Molti avevano sperato che si risvegliasse dal coma profondo nel quale era finito dopo un tragico incidente in moto, avvenuto l'8 settembre in via Cesare Rosaroll quasi all'incrocio con via Foria. Ma Giuseppe Menale, 26enne del Vasto non ce l'ha fatta. E ieri, al suo funerale, il Borgo Sant'Antonio Abate si è letteralmente fermato per ricordarlo. Almeno 500 persone in strada, fuori la chiesa Sant’Anna di quello che notoriamente è conosciuto come ‘buvero‘.

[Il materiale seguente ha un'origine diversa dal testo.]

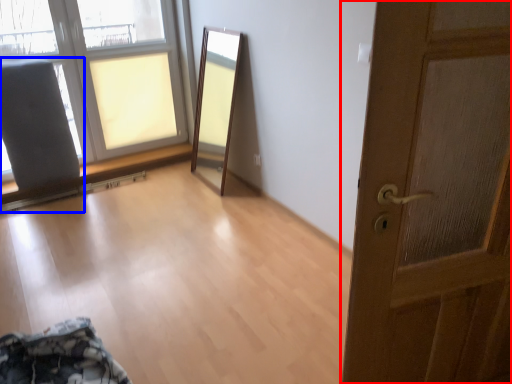 Question: Which of the following is the farthest to the observer, door (highlighted by a red box) or armchair (highlighted by a blue box)?

Choices:
 (A) door
 (B) armchair

Answer: (B)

Giuseppe Menale era un grande tifoso del Calcio Napoli e gli ultras del gruppo Fedayn della Curva B non hanno fatto mancare la loro vicinanza: bara bianca, cori, le maglie sul feretro tenuto a spalla, gli stendardi dei gruppi di tifosi organizzati, i fumogeni come allo stadio, prima di una grande partita e lunghi applausi , lo striscione che recitava "Ciao Guerriero" tanto dolore e lacrime per una perdita così prematura e un coro già sentito durante un'altra dolorosa occasione, i funerali del tifoso Ciro Esposito: «Io già lo so / io già lo so / che al tuo fianco morirò / e quando gli ultras saranno in cielo / la maglia azzurra sarà con noi...». Durante il partecipato funerale non si sono registrati momenti di tensione, soltanto l'inevitabile paralisi del traffico nella zona dell'ex Pretura tra Porta Capuana, via Rosaroll e corso Garibaldi, vista l'imponente presenza di persone in strada.

Anche allo stadio San Paolo, prima e durante la partita Napoli-Sampdoria, la Curva B è rimasta silenziosa e listata a lutto, senza alcun segno distintivo di festa, in segno di cordoglio per il compagno scomparso. Prima del match di serie A uno striscione ricordava Menale e gli diceva addio.